WHAT THE EXERCISE ASKS — Check every line of the data for the string "Furniture" and copy the ones that have it.

PROVIDED DATA —
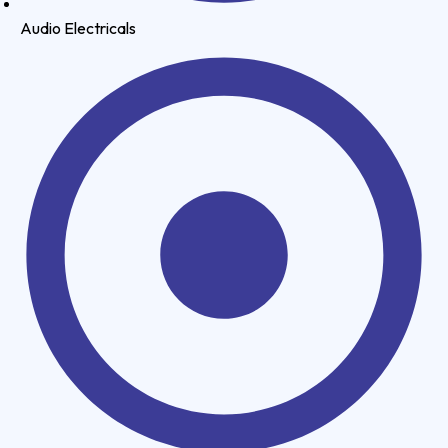
Audio Electricals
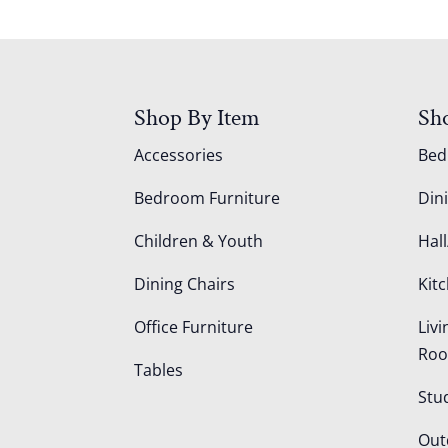
Shop By Item
Sh
Accessories
Be
Bedroom Furniture
Din
Children & Youth
Hall
Dining Chairs
Kit
Office Furniture
Liv
Ro
Tables
Stu
Out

WRITTEN RESPONSE —
Bedroom Furniture
Office Furniture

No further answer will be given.